This is a minimal RAG (Retrieval-Augmented Generation) prototype I built to understand how tools like ChromaDB, sentence-transformers, and an LLM work together in a local pipeline.
I’ve used AI tools before, but this was my first time breaking things down at a systems level - no external orchestration frameworks, just raw file parsing, embedding, vector search, and response generation.

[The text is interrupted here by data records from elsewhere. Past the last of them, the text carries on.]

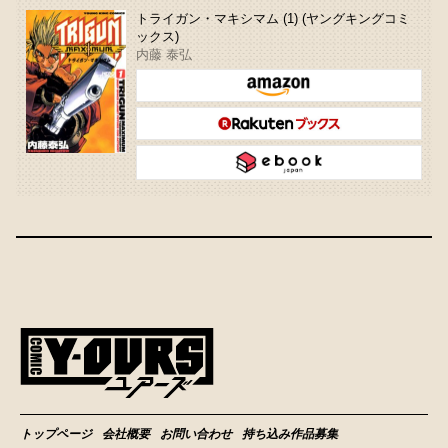
トライガン・マキシマム (1) (ヤングキングコミ
ックス)
内藤 泰弘
トップページ
会社概要
お問い合わせ
持ち込み作品募集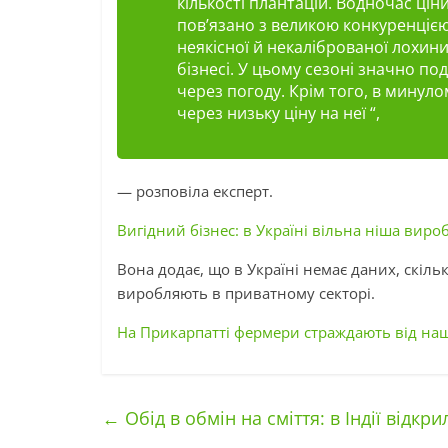
кількості плантацій. Водночас цін
пов’язано з великою конкуренцією
неякісної й некаліброваної лохин
бізнесі. У цьому сезоні значно п
через погоду. Крім того, в минул
через низьку ціну на неї “,
— розповіла експерт.
Вигідний бізнес: в Україні вільна ніша виро
Вона додає, що в Україні немає даних, скіль
виробляють в приватному секторі.
На Прикарпатті фермери страждають від наш
←
Обід в обмін на сміття: в Індії відкри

I wanted a behind-the-scenes look at how RAG works under the hood.
This project also gave me a chance to:
- Practice basic modularity across multiple Python files
- Explore how conversation memory, query rewriting, and LLM prompting fit into a cohesive loop
- Understand why abstraction layers like LangChain exist - not just for convenience, but to handle real architectural complexity that would otherwise get unwieldy at scale
app.py- Orchestrates communication between the user, retriever, and LLM.conversation_memory.py- Maintains conversation history throughout a session (Required since this app uses the OpenAI Chat Completions API not Responses API).query_refiner.py- Converts follow-up questions into standalone queries using chat history.retrieval.py- Performs semantic search over embedded document chunks in ChromaDB.llm_client.py- Initializes the LLM client and formats prompts.utils.py- Handles document parsing, chunking, and batching.
I don’t plan to build larger LLM applications entirely from scratch, as doing so would introduce unnecessary complexity. Now that I’ve seen how the parts fit together, I plan to:
- Use frameworks like LangChain or LangGraph to manage multi-step LLM workflows
- Explore agent-style orchestration using state machines or tool calling
- Apply what I’ve learned in more ambitious personal projects, where abstraction is a feature, not a crutch
This project served its purpose: to provide me with a clear mental model of the RAG building blocks, allowing me to move forward with better judgment and more modular design.